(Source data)
::::::::

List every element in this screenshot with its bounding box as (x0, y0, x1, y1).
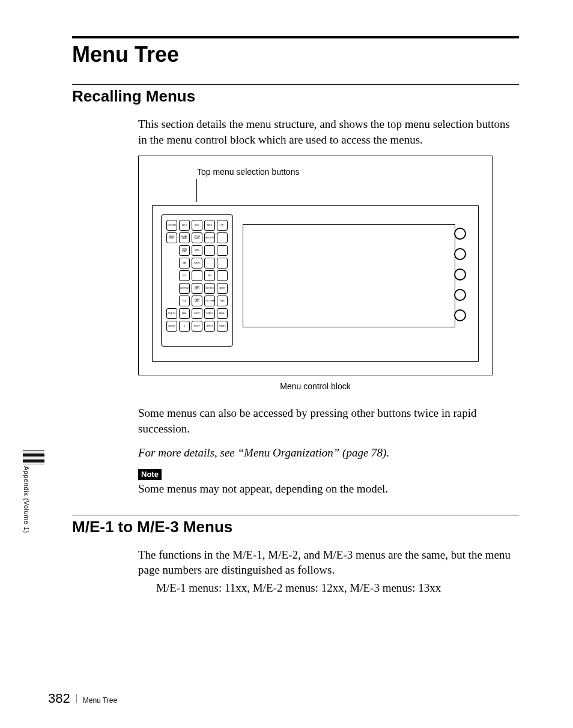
menu-button: ENGR 5 (166, 321, 177, 332)
figure-caption: Menu control block (138, 381, 493, 391)
ornament-lines (23, 450, 44, 464)
menu-button: KEY REC (204, 283, 215, 294)
page-number: 382 (48, 691, 70, 706)
section-heading-me-menus: M/E-1 to M/E-3 Menus (72, 518, 519, 536)
menu-button: COLOR BKGD (192, 232, 202, 243)
menu-button: M/E 2 (192, 220, 202, 231)
menu-button: SAMP MNU (192, 296, 202, 306)
figure-knob-column (454, 228, 466, 321)
menu-button: ENAB 4 (217, 308, 228, 319)
menu-button: DIAG (217, 296, 228, 306)
page-footer: 382 Menu Tree (48, 691, 117, 706)
menu-button: M/E 3 (204, 220, 215, 231)
knob-icon (454, 248, 466, 260)
menu-button: SHOT 2 (192, 308, 202, 319)
side-vertical-label: Appendix (Volume 1) (23, 466, 30, 533)
menu-button: EXT GNTL (166, 220, 177, 231)
menu-button: SHOT 8 (204, 321, 215, 332)
menu-button (217, 270, 228, 281)
paragraph-cross-reference: For more details, see “Menu Organization… (138, 445, 519, 461)
menu-button: COMP 3 (204, 308, 215, 319)
page: Menu Tree Recalling Menus This section d… (0, 0, 573, 728)
menu-button: SHOT 7 (192, 321, 202, 332)
section-me-menus: M/E-1 to M/E-3 Menus The functions in th… (72, 515, 519, 596)
menu-button: SNAP SHOT (192, 283, 202, 294)
footer-section-title: Menu Tree (83, 696, 117, 705)
knob-icon (454, 309, 466, 321)
figure-menu-control-block: Top menu selection buttons EXT GNTL M/E … (138, 156, 493, 375)
figure-leader-line (196, 179, 197, 202)
menu-button: M/E 1 (179, 220, 190, 231)
paragraph-rapid-succession: Some menus can also be accessed by press… (138, 405, 519, 436)
menu-button: P/P (217, 220, 228, 231)
menu-button (192, 270, 202, 281)
paragraph-me-explain: The functions in the M/E-1, M/E-2, and M… (138, 547, 519, 578)
paragraph-me-numbers: M/E-1 menus: 11xx, M/E-2 menus: 12xx, M/… (156, 580, 519, 596)
menu-button: STS (179, 270, 190, 281)
intro-paragraph: This section details the menu structure,… (138, 117, 519, 147)
knob-icon (454, 228, 466, 240)
note-text: Some menus may not appear, depending on … (138, 481, 519, 497)
button-grid-panel: EXT GNTL M/E 1 M/E 2 M/E 3 P/P MENU COPY… (161, 214, 233, 347)
button-grid: EXT GNTL M/E 1 M/E 2 M/E 3 P/P MENU COPY… (166, 220, 228, 344)
menu-button (204, 245, 215, 256)
section-rule-2 (72, 515, 519, 515)
menu-button (217, 258, 228, 268)
menu-button: PANL (179, 308, 190, 319)
figure-inner-frame: EXT GNTL M/E 1 M/E 2 M/E 3 P/P MENU COPY… (152, 205, 479, 362)
side-ornament: Appendix (Volume 1) (23, 450, 44, 533)
note-block: Note (138, 469, 519, 480)
menu-button (204, 258, 215, 268)
menu-button (217, 245, 228, 256)
figure-screen (243, 224, 455, 327)
knob-icon (454, 289, 466, 301)
menu-button: DME (179, 258, 190, 268)
menu-button: KEY PGM (179, 283, 190, 294)
note-label: Note (138, 469, 162, 480)
title-rule (72, 36, 519, 38)
menu-button: AUX MON (204, 232, 215, 243)
menu-button: UTIL OPER (204, 296, 215, 306)
menu-button: MCRO (217, 283, 228, 294)
menu-button (217, 232, 228, 243)
section-heading-recalling: Recalling Menus (72, 87, 519, 106)
menu-button: VIEW SNAP (179, 245, 190, 256)
menu-button: MENU COPY (166, 232, 177, 243)
figure-top-label: Top menu selection buttons (197, 167, 479, 177)
menu-button: FRAME MEM (179, 232, 190, 243)
menu-button: SUB FX (192, 258, 202, 268)
knob-icon (454, 268, 466, 281)
menu-button: PGM/ O/L (166, 308, 177, 319)
menu-button: 6 (179, 321, 190, 332)
section-rule-1 (72, 84, 519, 85)
footer-divider (76, 694, 77, 703)
menu-button: DEV (204, 270, 215, 281)
menu-button: MON (192, 245, 202, 256)
menu-button: ENGR 9 (217, 321, 228, 332)
page-title: Menu Tree (72, 42, 519, 67)
menu-button: FILE (179, 296, 190, 306)
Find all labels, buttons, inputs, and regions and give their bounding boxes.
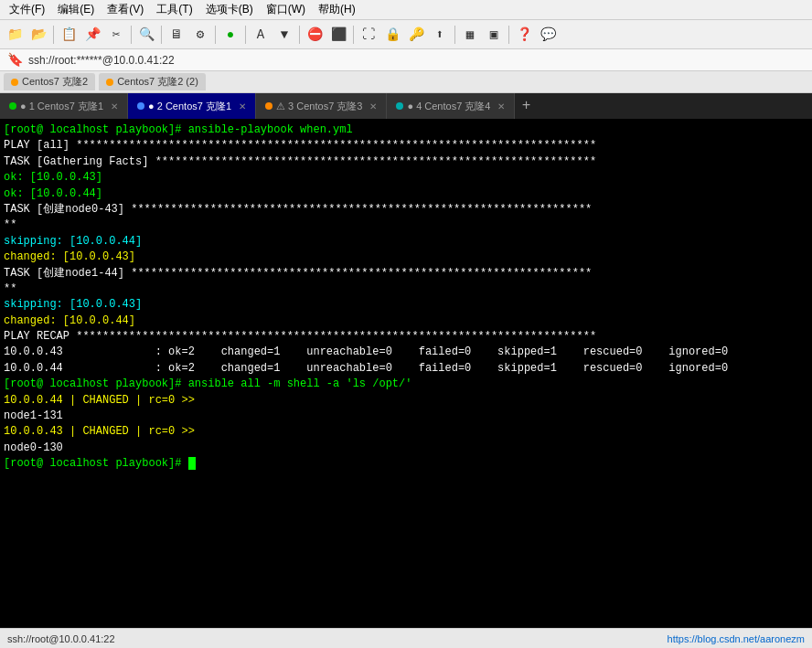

::::::::

▸ Problem to work on
Could you reproduce the records above exactly, leaving out every picture?

▸ Output of the exercise
List every element in this screenshot with its bounding box as (x0, y0, x1, y1).
menu-button: ENGR 5 (166, 321, 177, 332)
figure-caption: Menu control block (138, 381, 493, 391)
ornament-lines (23, 450, 44, 464)
menu-button: KEY REC (204, 283, 215, 294)
page-number: 382 (48, 691, 70, 706)
section-heading-me-menus: M/E-1 to M/E-3 Menus (72, 518, 519, 536)
menu-button: COLOR BKGD (192, 232, 202, 243)
menu-button: M/E 2 (192, 220, 202, 231)
menu-button: SAMP MNU (192, 296, 202, 306)
figure-knob-column (454, 228, 466, 321)
menu-button: ENAB 4 (217, 308, 228, 319)
menu-button: DIAG (217, 296, 228, 306)
page-footer: 382 Menu Tree (48, 691, 117, 706)
menu-button: M/E 3 (204, 220, 215, 231)
knob-icon (454, 248, 466, 260)
menu-button: SHOT 2 (192, 308, 202, 319)
side-vertical-label: Appendix (Volume 1) (23, 466, 30, 533)
menu-button: EXT GNTL (166, 220, 177, 231)
menu-button: SHOT 8 (204, 321, 215, 332)
menu-button (217, 270, 228, 281)
paragraph-cross-reference: For more details, see “Menu Organization… (138, 445, 519, 461)
menu-button: COMP 3 (204, 308, 215, 319)
page: Menu Tree Recalling Menus This section d… (0, 0, 573, 728)
menu-button: SHOT 7 (192, 321, 202, 332)
section-me-menus: M/E-1 to M/E-3 Menus The functions in th… (72, 515, 519, 596)
menu-button: SNAP SHOT (192, 283, 202, 294)
footer-section-title: Menu Tree (83, 696, 117, 705)
knob-icon (454, 309, 466, 321)
figure-menu-control-block: Top menu selection buttons EXT GNTL M/E … (138, 156, 493, 375)
figure-leader-line (196, 179, 197, 202)
menu-button: M/E 1 (179, 220, 190, 231)
paragraph-rapid-succession: Some menus can also be accessed by press… (138, 405, 519, 436)
menu-button: P/P (217, 220, 228, 231)
menu-button (192, 270, 202, 281)
paragraph-me-explain: The functions in the M/E-1, M/E-2, and M… (138, 547, 519, 578)
paragraph-me-numbers: M/E-1 menus: 11xx, M/E-2 menus: 12xx, M/… (156, 580, 519, 596)
menu-button: STS (179, 270, 190, 281)
intro-paragraph: This section details the menu structure,… (138, 117, 519, 147)
knob-icon (454, 228, 466, 240)
note-text: Some menus may not appear, depending on … (138, 481, 519, 497)
button-grid-panel: EXT GNTL M/E 1 M/E 2 M/E 3 P/P MENU COPY… (161, 214, 233, 347)
button-grid: EXT GNTL M/E 1 M/E 2 M/E 3 P/P MENU COPY… (166, 220, 228, 344)
menu-button (204, 245, 215, 256)
section-rule-2 (72, 515, 519, 515)
menu-button (217, 258, 228, 268)
menu-button: PANL (179, 308, 190, 319)
figure-inner-frame: EXT GNTL M/E 1 M/E 2 M/E 3 P/P MENU COPY… (152, 205, 479, 362)
side-ornament: Appendix (Volume 1) (23, 450, 44, 533)
note-block: Note (138, 469, 519, 480)
menu-button (204, 258, 215, 268)
menu-button (217, 245, 228, 256)
figure-screen (243, 224, 455, 327)
knob-icon (454, 289, 466, 301)
menu-button: DME (179, 258, 190, 268)
menu-button: KEY PGM (179, 283, 190, 294)
note-label: Note (138, 469, 162, 480)
title-rule (72, 36, 519, 38)
menu-button: AUX MON (204, 232, 215, 243)
menu-button: UTIL OPER (204, 296, 215, 306)
menu-button: MCRO (217, 283, 228, 294)
menu-button (217, 232, 228, 243)
section-heading-recalling: Recalling Menus (72, 87, 519, 106)
menu-button: VIEW SNAP (179, 245, 190, 256)
menu-button: MENU COPY (166, 232, 177, 243)
figure-top-label: Top menu selection buttons (197, 167, 479, 177)
menu-button: FRAME MEM (179, 232, 190, 243)
menu-button: SUB FX (192, 258, 202, 268)
knob-icon (454, 268, 466, 281)
menu-button: PGM/ O/L (166, 308, 177, 319)
menu-button: 6 (179, 321, 190, 332)
section-rule-1 (72, 84, 519, 85)
footer-divider (76, 694, 77, 703)
menu-button: DEV (204, 270, 215, 281)
menu-button: MON (192, 245, 202, 256)
menu-button: ENGR 9 (217, 321, 228, 332)
page-title: Menu Tree (72, 42, 519, 67)
menu-button: FILE (179, 296, 190, 306)
Find all labels, buttons, inputs, and regions and give their bounding boxes.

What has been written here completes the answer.